The experts also agreed that individuals who started ART in the very early phase of their HIV infection and may not have developed detectable anti-HIV antibodies (“seroconverted”) would require specific attention, as they are at greater risk of acute retroviral syndrome.
The writing group also felt that it was crucial to formally collect information on the psychosocial and lived experience of study participants during ATIs. In their view, researchers should assess patients’ motivations, needs, concerns, and perceptions of benefits and risks (including fear of transmitting the virus, anxiety about not being on treatment, etc.). They should also consider participants’ tolerance for longer ATIs, as research might well be moving in that direction.
When should treatment be taken again?
The best time to re-initiate ART was of course a key point in the discussions. The general conclusions were that ART should be restarted if:
- a participant or their HIV clinician wants to, regardless of the reasons
- a participant becomes pregnant
- ART is considered necessary for non-HIV related causes (for example, cardiovascular health)
- HIV-related symptoms appear.
Quite obviously, viraemia is an important ART restart criterion.

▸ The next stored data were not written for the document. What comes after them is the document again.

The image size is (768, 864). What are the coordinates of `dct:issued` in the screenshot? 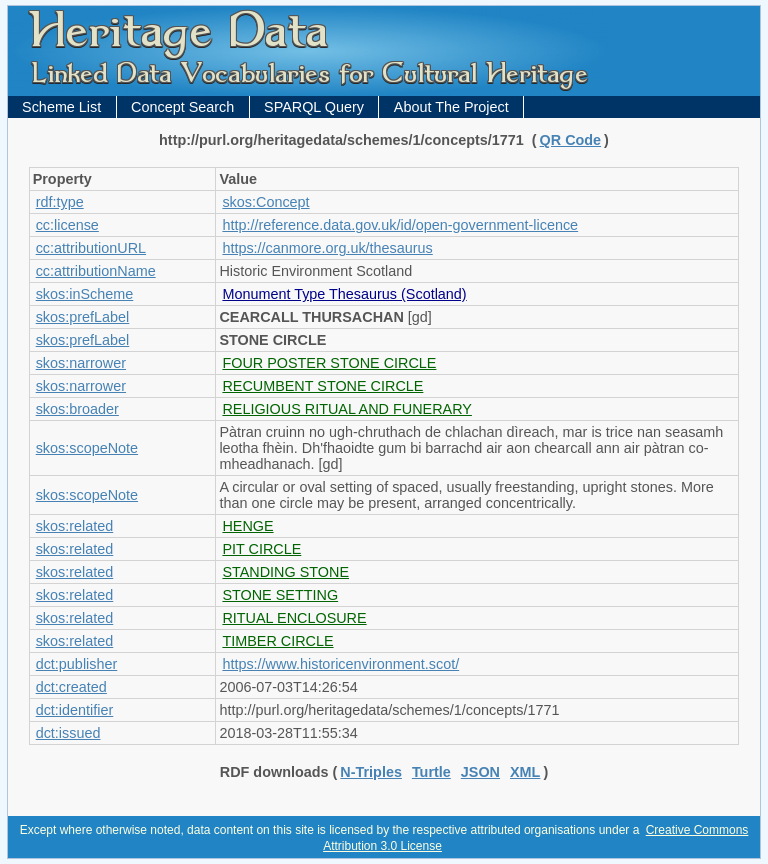 It's located at (68, 733).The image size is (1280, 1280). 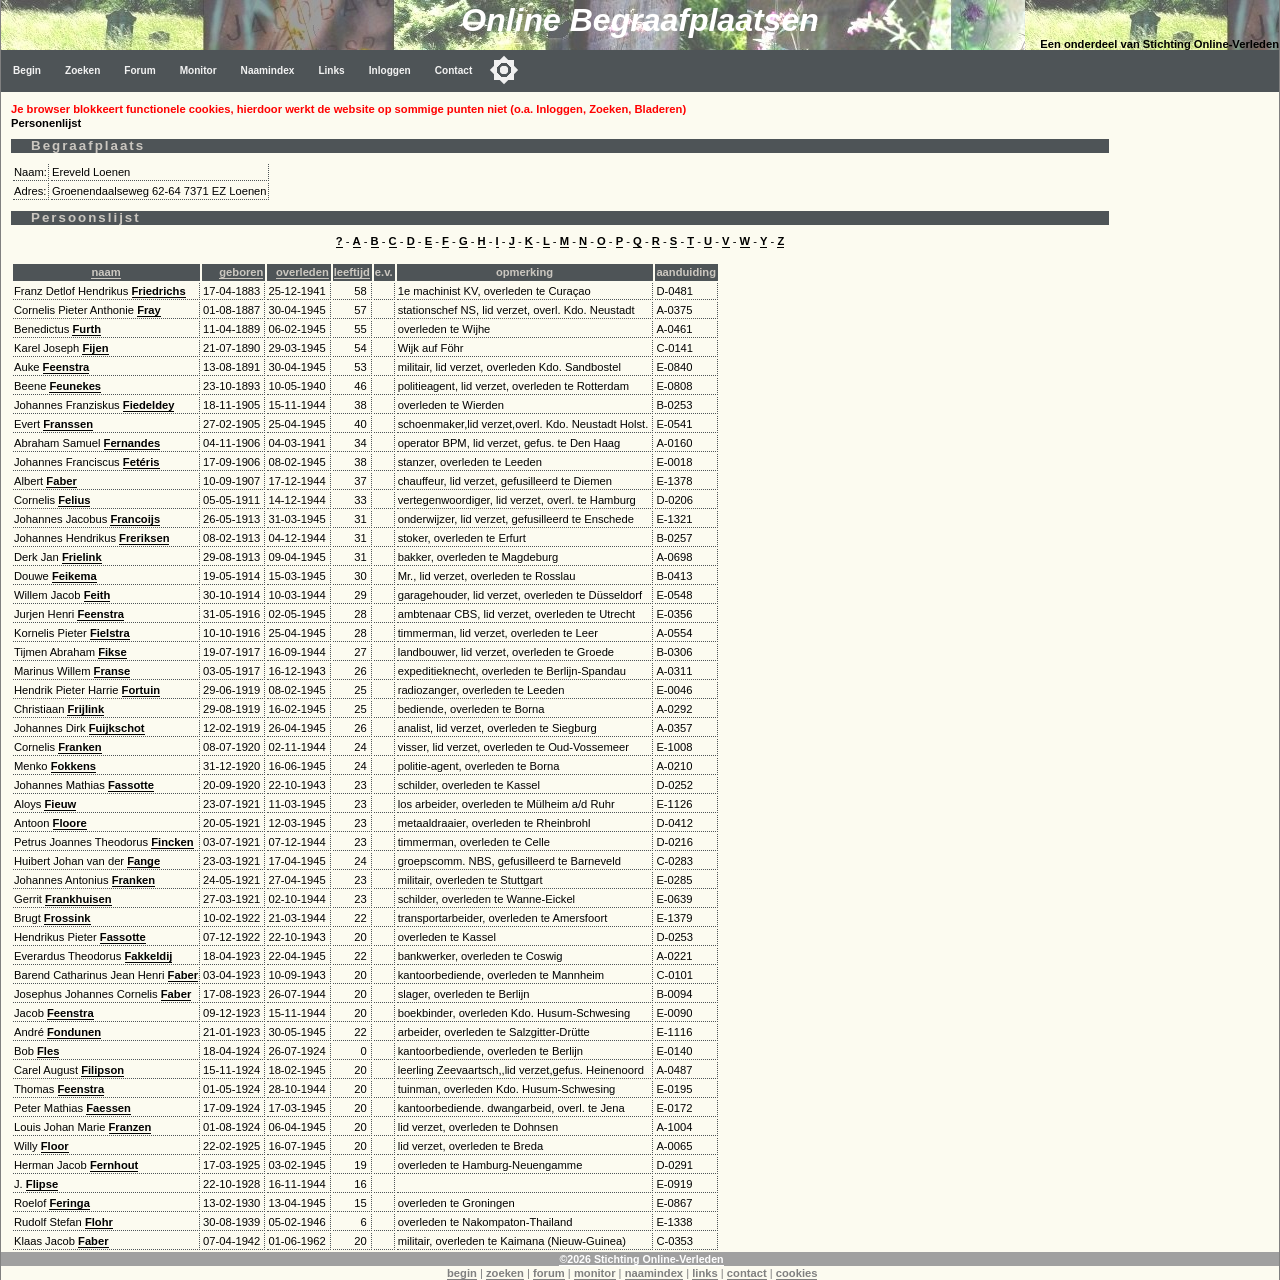 I want to click on contact, so click(x=747, y=1273).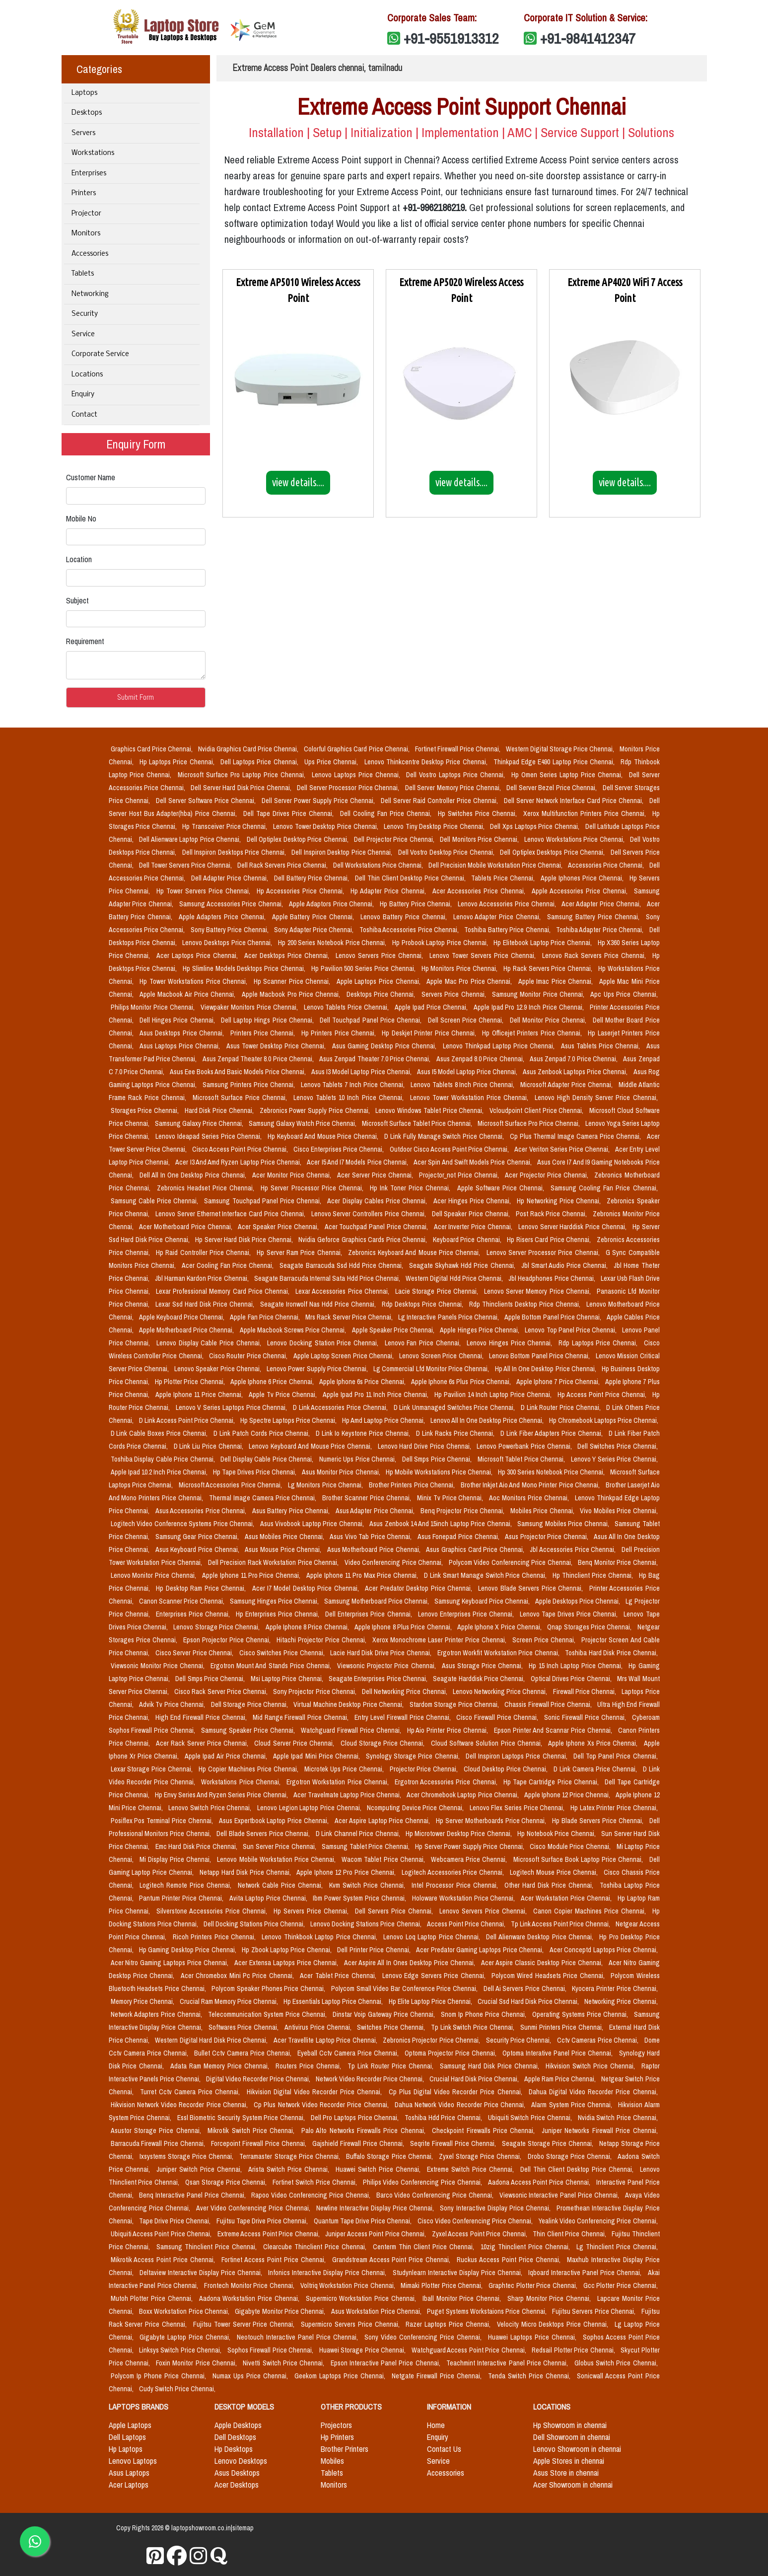 The width and height of the screenshot is (768, 2576). Describe the element at coordinates (360, 1898) in the screenshot. I see `Ibm Power System Price Chennai,` at that location.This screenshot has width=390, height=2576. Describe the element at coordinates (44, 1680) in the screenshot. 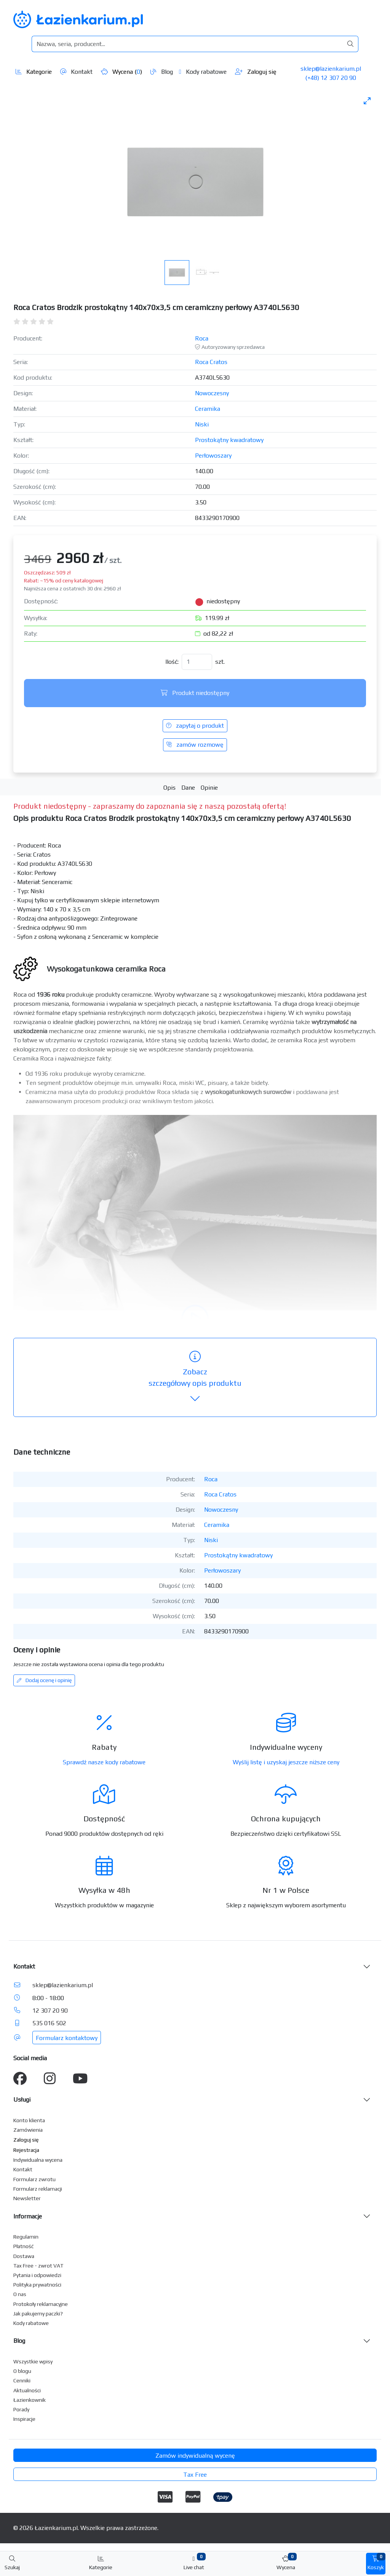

But the choice of virologic endpoint should depend on the study objectives, rather than the same endpoint being used in all studies. For example, although time to viral rebound might be the safest endpoint (preventing complications of an ATI), restarting ART as soon as viral load reaches 100,000 copies/ml might not allow for thorough explorations of the immune mechanisms triggered by a tested strategy, as they may only occur in the presence of a high viraemia during several months.
An alternative criterion for restart might be the duration of viraemia, or its peak level. The experts did not define any universal values, but felt that in general, duration might be more important than peak.
CD4 concentrations can also be envisaged as ART restart criteria, but not in competition with viraemia. A CD4 count below 350 cells/mm3 or CD4 percentage of less than 15% were proposed. Alternatively, the percentage of decline from the starting CD4 levels (for example, 30-50% decline) could be considered. However, whatever level is chosen, it should be sufficiently different from participants’ CD4 concentrations when they entered the study.
Overall, these recommendations indicate that decisions about ATIs may differ from one study to another, and even from one individual participant’s case to another, therefore implying a need for a certain flexibility with respect to inclusion and exclusion criteria. This underlines the need to give participants adequate information at all stages of the studies.
Among other information tools, the informed consent document can play a major role in this process, but only if the researchers commit to support it, by double-checking that participants have read it, been given time to ask questions, etc., particularly in the early phases of ATI trials. As well as warning about potential physical ATI risks, the informed consent document should address the social, financial and psychological risks (having detectable viral load, fear of transmitting HIV, etc.). Investigators must be careful not to encourage unrealistic optimism in participants, in terms of what a trial may achieve.
The outcomes that researchers hope they may eventually achieve have for many years been oversimplified and described with the words “HIV cure”. But as most current ATI studies are not targeting such outcome, the term is misleading. So, what to use? Remission? Drug or ART-free long-term virologic control? Durable viral load suppression? The experts decided that these suggestions, and probably many others, should be considered for review by the community of people living with HIV.
Julg B et al. Recommendations for analytical antiretroviral treatment interruptions in HIV research trials—report of a consensus meeting. Lancet HIV 6:PE259-E268, 2019. (Full text freely available).